### What to work on
Without copying any picture, transcribe exactly the lines of the data below from the one containing "2024 cast found?" through the one containing "(BIS) website. The".

### Data under study
-=-=-

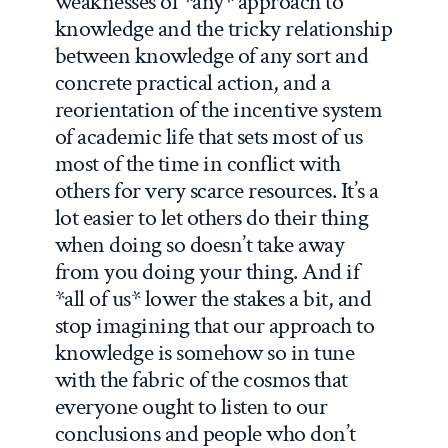
weaknesses of *any* approach to
knowledge and the tricky relationship
between knowledge of any sort and
concrete practical action, and a
reorientation of the incentive system
of academic life that sets most of us
most of the time in conflict with
others for very scarce resources. It’s a
lot easier to let others do their thing
when doing so doesn’t take away
from you doing your thing. And if
*all of us* lower the stakes a bit, and
stop imagining that our approach to
knowledge is somehow so in tune
with the fabric of the cosmos that
everyone ought to listen to our
conclusions and people who don’t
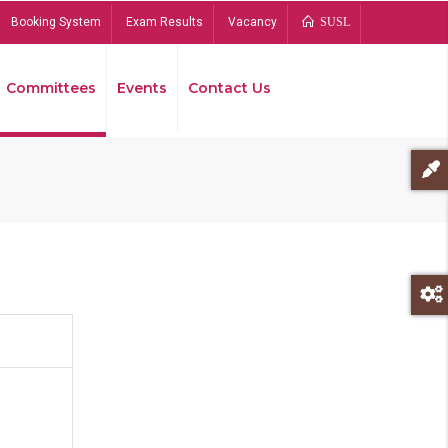
Booking System
Exam Results
Vacancy
SUSL
Committees
Events
Contact Us
Bread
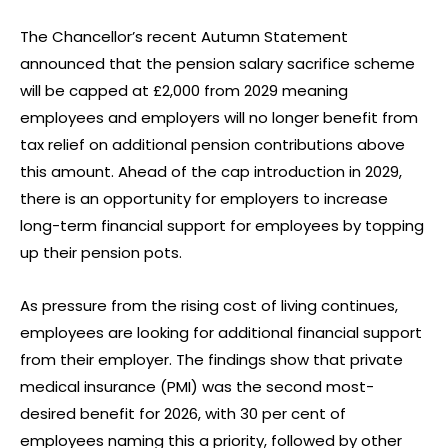
The Chancellor’s recent Autumn Statement
announced that the pension salary sacrifice scheme
will be capped at £2,000 from 2029 meaning
employees and employers will no longer benefit from
tax relief on additional pension contributions above
this amount. Ahead of the cap introduction in 2029,
there is an opportunity for employers to increase
long-term financial support for employees by topping
up their pension pots.
As pressure from the rising cost of living continues,
employees are looking for additional financial support
from their employer. The findings show that private
medical insurance (PMI) was the second most-
desired benefit for 2026, with 30 per cent of
employees naming this a priority, followed by other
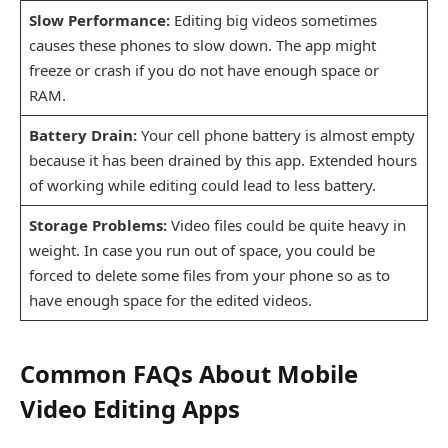
Slow Performance:
Editing big videos sometimes
causes these phones to slow down. The app might
freeze or crash if you do not have enough space or
RAM.
Battery Drain:
Your cell phone battery is almost empty
because it has been drained by this app. Extended hours
of working while editing could lead to less battery.
Storage Problems:
Video files could be quite heavy in
weight. In case you run out of space, you could be
forced to delete some files from your phone so as to
have enough space for the edited videos.
Common FAQs About Mobile
Video Editing Apps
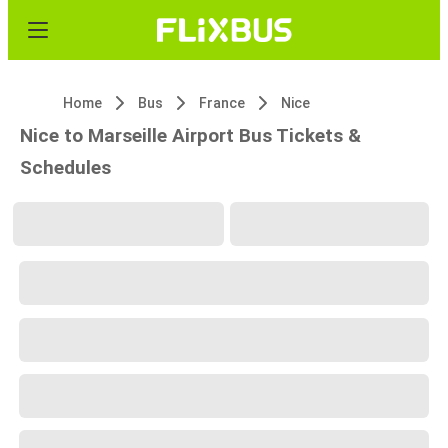
Home
Bus
France
Nice
Nice to Marseille Airport Bus Tickets &
Schedules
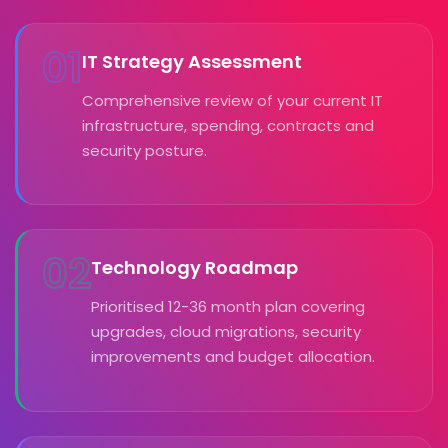
01
IT Strategy Assessment
Comprehensive review of your current IT
infrastructure, spending, contracts and
security posture.
02
Technology Roadmap
Prioritised 12-36 month plan covering
upgrades, cloud migrations, security
improvements and budget allocation.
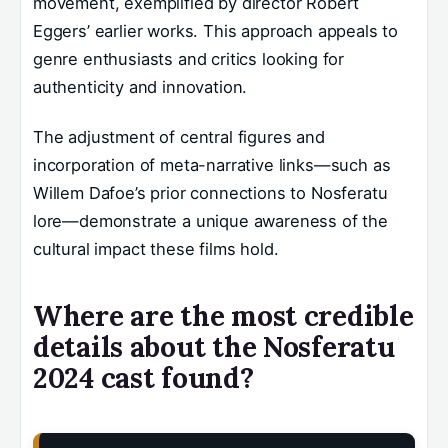
movement, exemplified by director Robert
Eggers’ earlier works. This approach appeals to
genre enthusiasts and critics looking for
authenticity and innovation.
The adjustment of central figures and
incorporation of meta-narrative links—such as
Willem Dafoe’s prior connections to Nosferatu
lore—demonstrate a unique awareness of the
cultural impact these films hold.
Where are the most credible
details about the Nosferatu
2024 cast found?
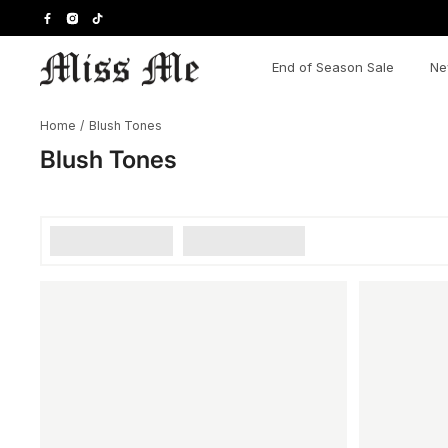
Skip
to
content
End of Season Sale
Ne
Home
/
Blush Tones
Blush Tones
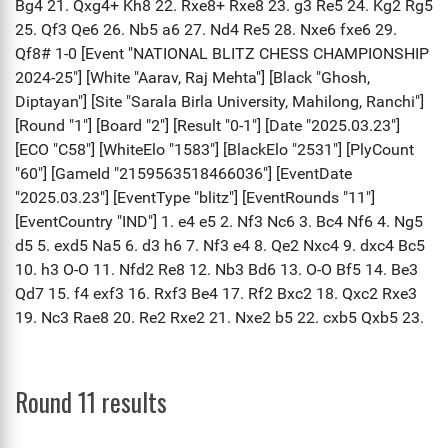
Round 11 results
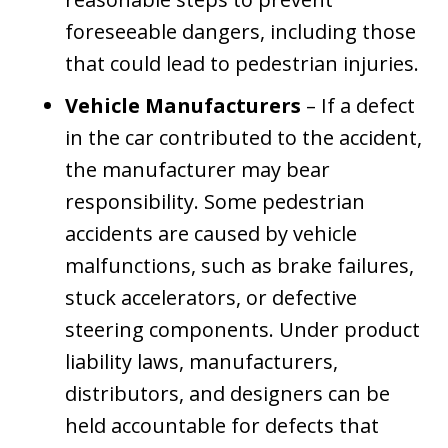
foreseeable dangers, including those
that could lead to pedestrian injuries.
Vehicle Manufacturers
– If a defect
in the car contributed to the accident,
the manufacturer may bear
responsibility. Some pedestrian
accidents are caused by vehicle
malfunctions, such as brake failures,
stuck accelerators, or defective
steering components. Under product
liability laws, manufacturers,
distributors, and designers can be
held accountable for defects that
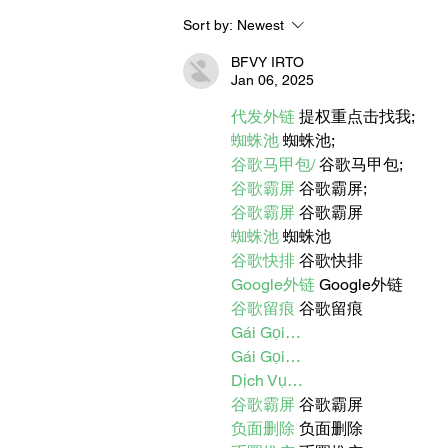
Sort by:
Newest
BORN FOR THE WATER:
WHAT MAKES LONG BEAC
BFVY IRTO
THE AQUATIC CAPITAL OF
Jan 06, 2025
AMERICA?
代发外链
 提权重点击找我;
蜘蛛池
 蜘蛛池;
谷歌马甲包/
 谷歌马甲包;
谷歌霸屏
 谷歌霸屏;
谷歌霸屏
 谷歌霸屏
蜘蛛池
 蜘蛛池
谷歌快排
 谷歌快排
Google外链
 Google外链
谷歌留痕
 谷歌留痕
Gái Gọi…
Gái Gọi…
Dịch Vụ…
谷歌霸屏
 谷歌霸屏
负面删除
 负面删除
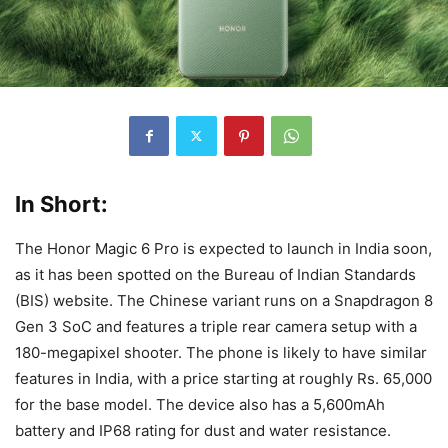
In Short:
The Honor Magic 6 Pro is expected to launch in India soon,
as it has been spotted on the Bureau of Indian Standards
(BIS) website. The Chinese variant runs on a Snapdragon 8
Gen 3 SoC and features a triple rear camera setup with a
180-megapixel shooter. The phone is likely to have similar
features in India, with a price starting at roughly Rs. 65,000
for the base model. The device also has a 5,600mAh
battery and IP68 rating for dust and water resistance.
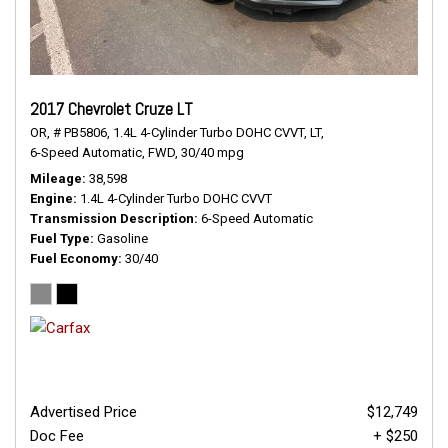
2017 Chevrolet Cruze LT
OR,
# PB5806,
1.4L 4-Cylinder Turbo DOHC CVVT,
LT,
6-Speed Automatic,
FWD,
30/40 mpg
Mileage
38,598
Engine
1.4L 4-Cylinder Turbo DOHC CVVT
Transmission Description
6-Speed Automatic
Fuel Type
Gasoline
Fuel Economy
30/40
Advertised Price
$12,749
Doc Fee
+ $250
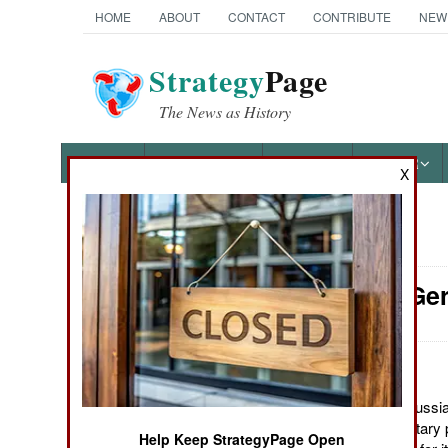
HOME
ABOUT
CONTACT
CONTRIBUTE
NEW
Strategy
Page
The News as History
NEWS
FEATURES
PHOTOS
OTHER
X
News Categories
Support: Ge
Ground Combat
Air Combat
Naval Operations
December 7, 2011: Russia 
many other major military
Help Keep StrategyPage Open
Special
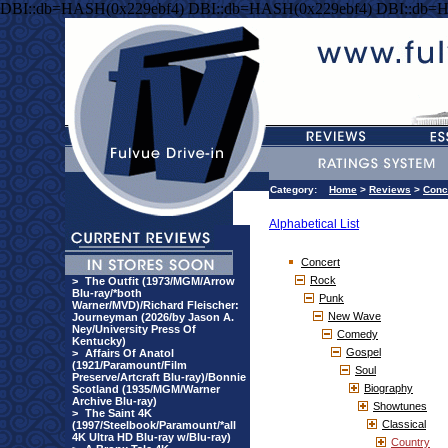
DBI::db=HASH(0x229ebf4) DBI::db=HASH(0x229ebf4) DBI::db=
Category:
Home
>
Reviews
>
Conc
Alphabetical List
Concert
Rock
>
The Outfit (1973/MGM/Arrow
Blu-ray/*both
Punk
Warner/MVD)/Richard Fleischer:
New Wave
Journeyman (2026/by Jason A.
Ney/University Press Of
Comedy
Kentucky)
Gospel
>
Affairs Of Anatol
(1921/Paramount/Film
Soul
Preserve/Artcraft Blu-ray)/Bonnie
Biography
Scotland (1935/MGM/Warner
Archive Blu-ray)
Showtunes
>
The Saint 4K
Classical
(1997/Steelbook/Paramount/*all
4K Ultra HD Blu-ray w/Blu-ray)
Country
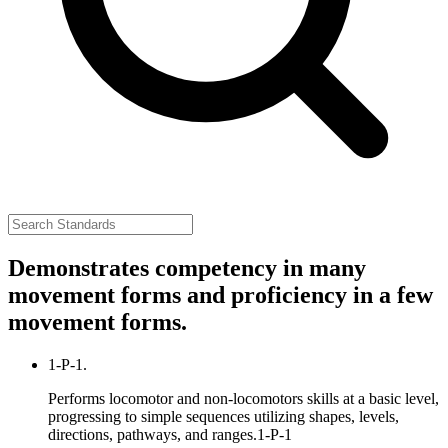
Demonstrates competency in many
movement forms and proficiency in a few
movement forms.
1-P-1.
Performs locomotor and non-locomotors skills at a basic level,
progressing to simple sequences utilizing shapes, levels,
directions, pathways, and ranges.
1-P-1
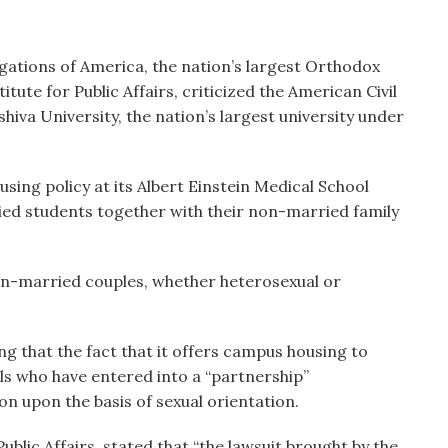
ations of America, the nation’s largest Orthodox
tute for Public Affairs, criticized the American Civil
shiva University, the nation’s largest university under
using policy at its Albert Einstein Medical School
ed students together with their non-married family
on-married couples, whether heterosexual or
g that the fact that it offers campus housing to
s who have entered into a “partnership”
on upon the basis of sexual orientation.
ublic Affairs, stated that “the lawsuit brought by the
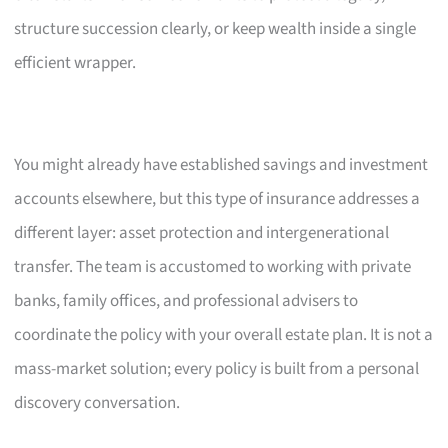
structure succession clearly, or keep wealth inside a single
efficient wrapper.
You might already have established savings and investment
accounts elsewhere, but this type of insurance addresses a
different layer: asset protection and intergenerational
transfer. The team is accustomed to working with private
banks, family offices, and professional advisers to
coordinate the policy with your overall estate plan. It is not a
mass-market solution; every policy is built from a personal
discovery conversation.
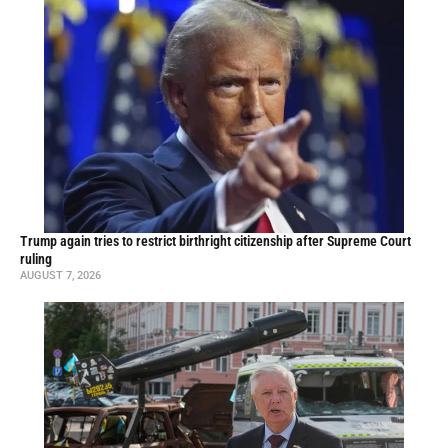
Trump again tries to restrict birthright citizenship after Supreme Court
ruling
AUGUST 7, 2026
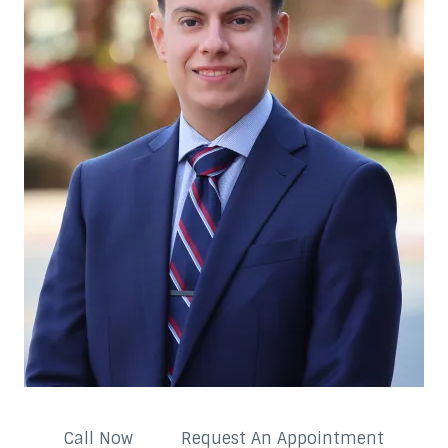
Call Now
Request An Appointment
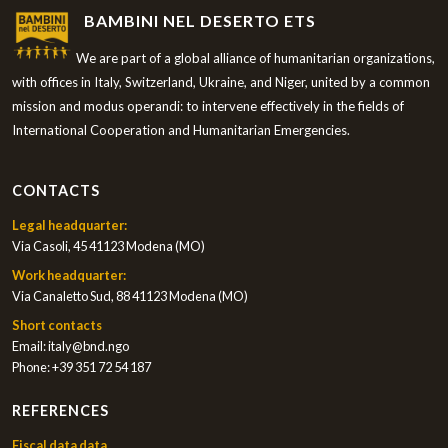
BAMBINI NEL DESERTO ETS
We are part of a global alliance of humanitarian organizations,
with offices in Italy, Switzerland, Ukraine, and Niger, united by a common
mission and modus operandi: to intervene effectively in the fields of
International Cooperation and Humanitarian Emergencies.
CONTACTS
Legal headquarter:
Via Casoli, 45 41123 Modena (MO)
Work headquarter:
Via Canaletto Sud, 88 41123 Modena (MO)
Short contacts
Email:
italy@bnd.ngo
Phone:
+39 351 72 54 187
REFERENCES
Fiscal data data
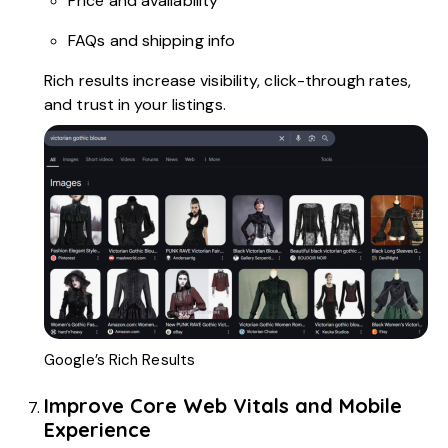
Price and availability
FAQs and shipping info
Rich results increase visibility, click-through rates,
and trust in your listings.
Google’s Rich Results
Improve Core Web Vitals and Mobile
Experience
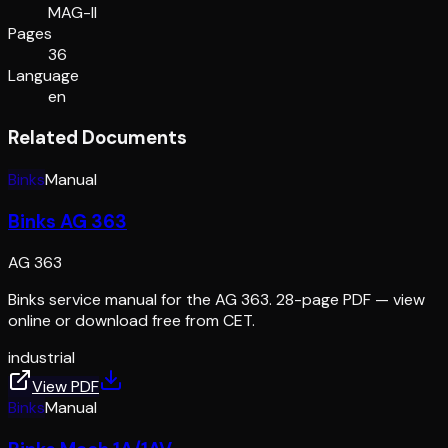
MAG-II
Pages
36
Language
en
Related Documents
Binks
Manual
Binks AG 363
AG 363
Binks service manual for the AG 363. 28-page PDF — view
online or download free from CET.
industrial
View PDF
Binks
Manual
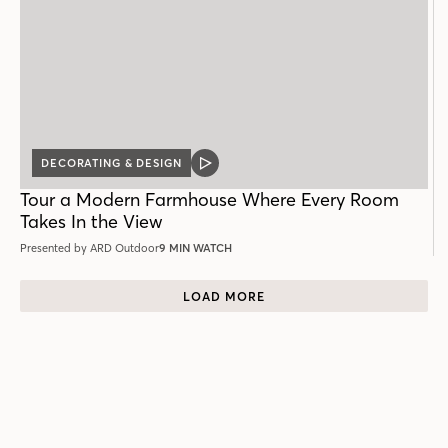
DECORATING & DESIGN
VIDEO
POST
Tour a Modern Farmhouse Where Every Room
Takes In the View
Presented by ARD Outdoor
9 MIN WATCH
LOAD MORE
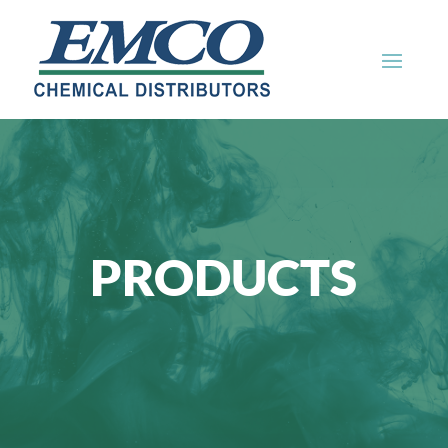
PRODUCTS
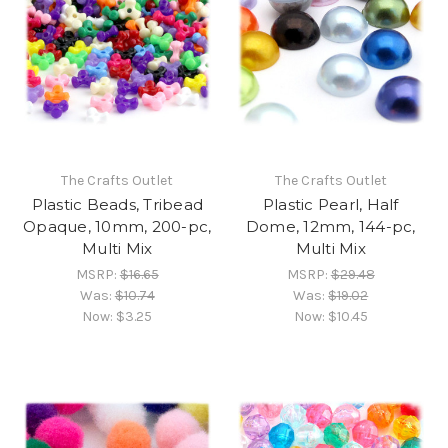
The Crafts Outlet
The Crafts Outlet
Plastic Beads, Tribead
Plastic Pearl, Half
Opaque, 10mm, 200-pc,
Dome, 12mm, 144-pc,
Multi Mix
Multi Mix
MSRP:
$16.65
MSRP:
$29.48
Was:
$10.74
Was:
$19.02
Now:
$3.25
Now:
$10.45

-=-=-

### Solution to this exercise
2024 cast found?
Skip
to
content
End of Season Sale
Ne
Home
/
Blush Tones
Blush Tones
Round 11 results
foreseeable dangers, including those
that could lead to pedestrian injuries.
Vehicle Manufacturers
– If a defect
in the car contributed to the accident,
the manufacturer may bear
responsibility. Some pedestrian
accidents are caused by vehicle
malfunctions, such as brake failures,
stuck accelerators, or defective
steering components. Under product
liability laws, manufacturers,
distributors, and designers can be
held accountable for defects that
Sort by:
Newest
BORN FOR THE WATER:
WHAT MAKES LONG BEAC
BFVY IRTO
THE AQUATIC CAPITAL OF
Jan 06, 2025
AMERICA?
代发外链
 提权重点击找我;
蜘蛛池
 蜘蛛池;
谷歌马甲包/
 谷歌马甲包;
谷歌霸屏
 谷歌霸屏;
谷歌霸屏
 谷歌霸屏
蜘蛛池
 蜘蛛池
谷歌快排
 谷歌快排
Google外链
 Google外链
谷歌留痕
 谷歌留痕
Gái Gọi…
Gái Gọi…
Dịch Vụ…
谷歌霸屏
 谷歌霸屏
负面删除
 负面删除
In Short:
The Honor Magic 6 Pro is expected to launch in India soon,
as it has been spotted on the Bureau of Indian Standards
(BIS) website. The Chinese variant runs on a Snapdragon 8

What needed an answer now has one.